▸ **What needs to be done**
What is needed is an exact copy of the lines in the entries below from the one holding "272 Taylor Rd W in Deland, Fl" through the one holding "Submit a Press Release", pictures excluded.

▸ **Records shown**
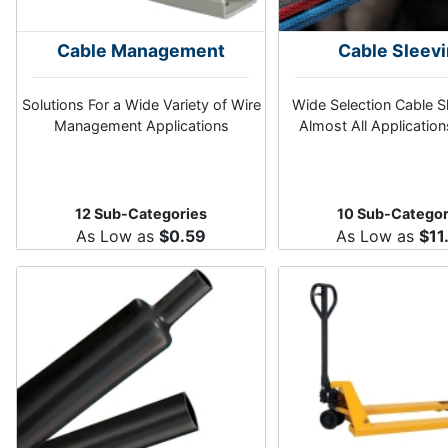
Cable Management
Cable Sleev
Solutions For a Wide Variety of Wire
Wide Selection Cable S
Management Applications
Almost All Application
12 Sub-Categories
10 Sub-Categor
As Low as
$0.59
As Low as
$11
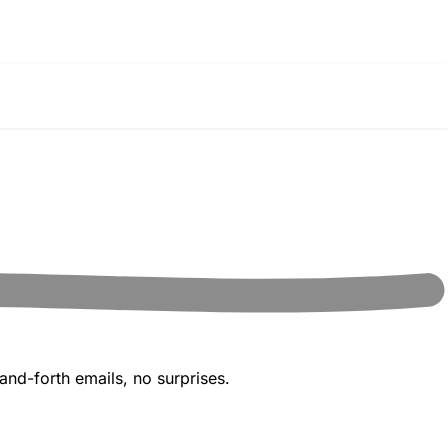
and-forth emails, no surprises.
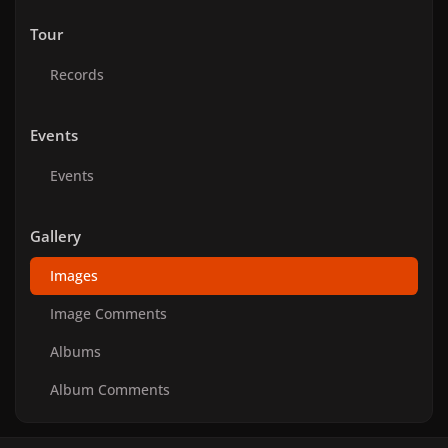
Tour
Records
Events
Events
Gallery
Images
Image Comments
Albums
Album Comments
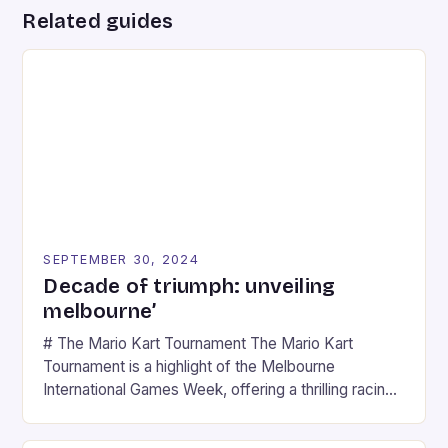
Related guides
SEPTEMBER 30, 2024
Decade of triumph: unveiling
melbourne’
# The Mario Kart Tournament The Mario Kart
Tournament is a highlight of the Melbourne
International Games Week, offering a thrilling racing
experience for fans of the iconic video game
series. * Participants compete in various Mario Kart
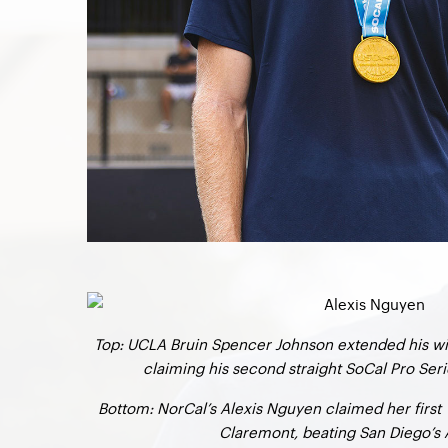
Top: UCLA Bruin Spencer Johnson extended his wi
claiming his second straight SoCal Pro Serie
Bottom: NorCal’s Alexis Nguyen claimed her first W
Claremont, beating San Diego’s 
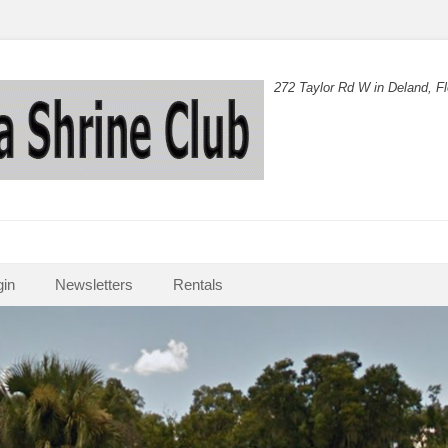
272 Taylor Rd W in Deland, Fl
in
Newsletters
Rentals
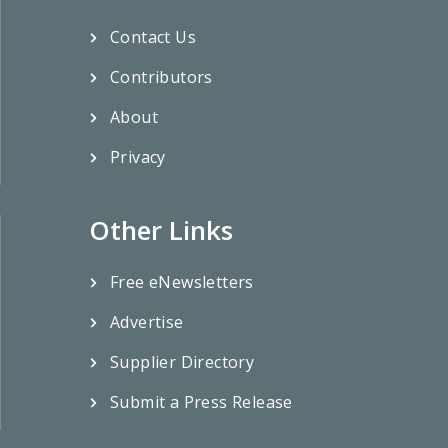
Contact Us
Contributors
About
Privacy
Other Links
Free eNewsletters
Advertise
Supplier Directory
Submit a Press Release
...
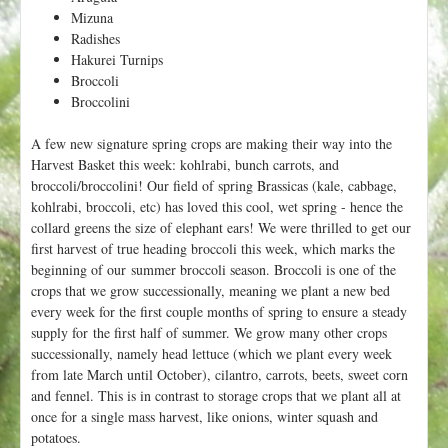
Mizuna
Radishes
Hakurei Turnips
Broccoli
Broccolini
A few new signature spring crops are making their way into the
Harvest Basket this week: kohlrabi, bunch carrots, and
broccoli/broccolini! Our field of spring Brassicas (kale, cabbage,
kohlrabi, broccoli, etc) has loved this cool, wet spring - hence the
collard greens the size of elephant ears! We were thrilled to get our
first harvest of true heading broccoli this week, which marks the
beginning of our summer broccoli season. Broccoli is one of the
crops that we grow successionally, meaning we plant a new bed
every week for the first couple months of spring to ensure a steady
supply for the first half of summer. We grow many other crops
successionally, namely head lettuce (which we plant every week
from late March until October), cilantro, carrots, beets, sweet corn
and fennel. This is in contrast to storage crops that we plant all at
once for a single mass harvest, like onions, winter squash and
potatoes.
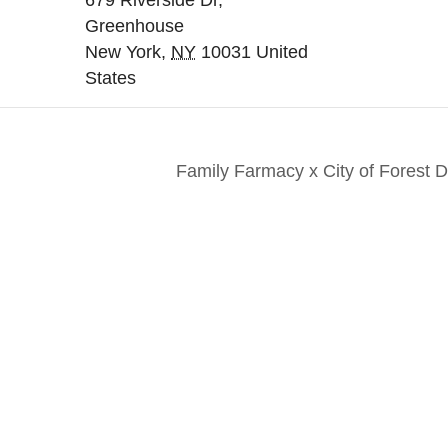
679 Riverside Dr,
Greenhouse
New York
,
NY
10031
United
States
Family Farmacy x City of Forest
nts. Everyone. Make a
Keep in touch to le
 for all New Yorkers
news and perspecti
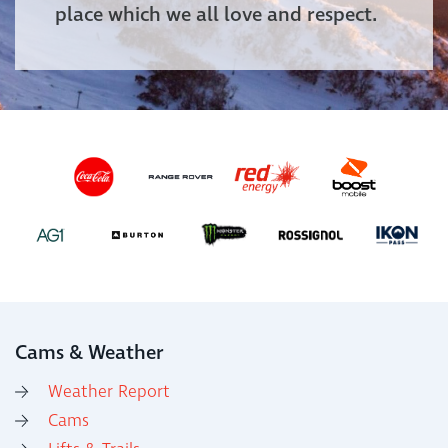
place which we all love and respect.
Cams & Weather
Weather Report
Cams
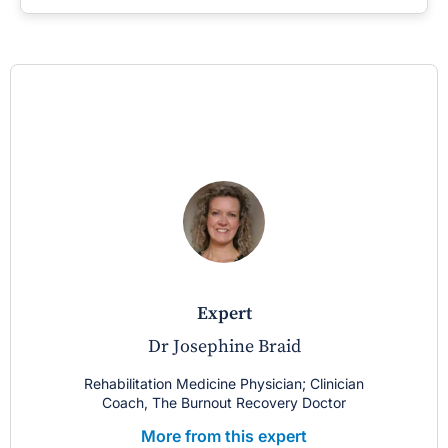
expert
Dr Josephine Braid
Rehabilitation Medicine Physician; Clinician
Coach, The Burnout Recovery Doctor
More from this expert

▸ **Output below**
272 Taylor Rd W in Deland, Fl
in
Newsletters
Rentals
Contact Us
Contributors
About
Privacy
Other Links
Free eNewsletters
Advertise
Supplier Directory
Submit a Press Release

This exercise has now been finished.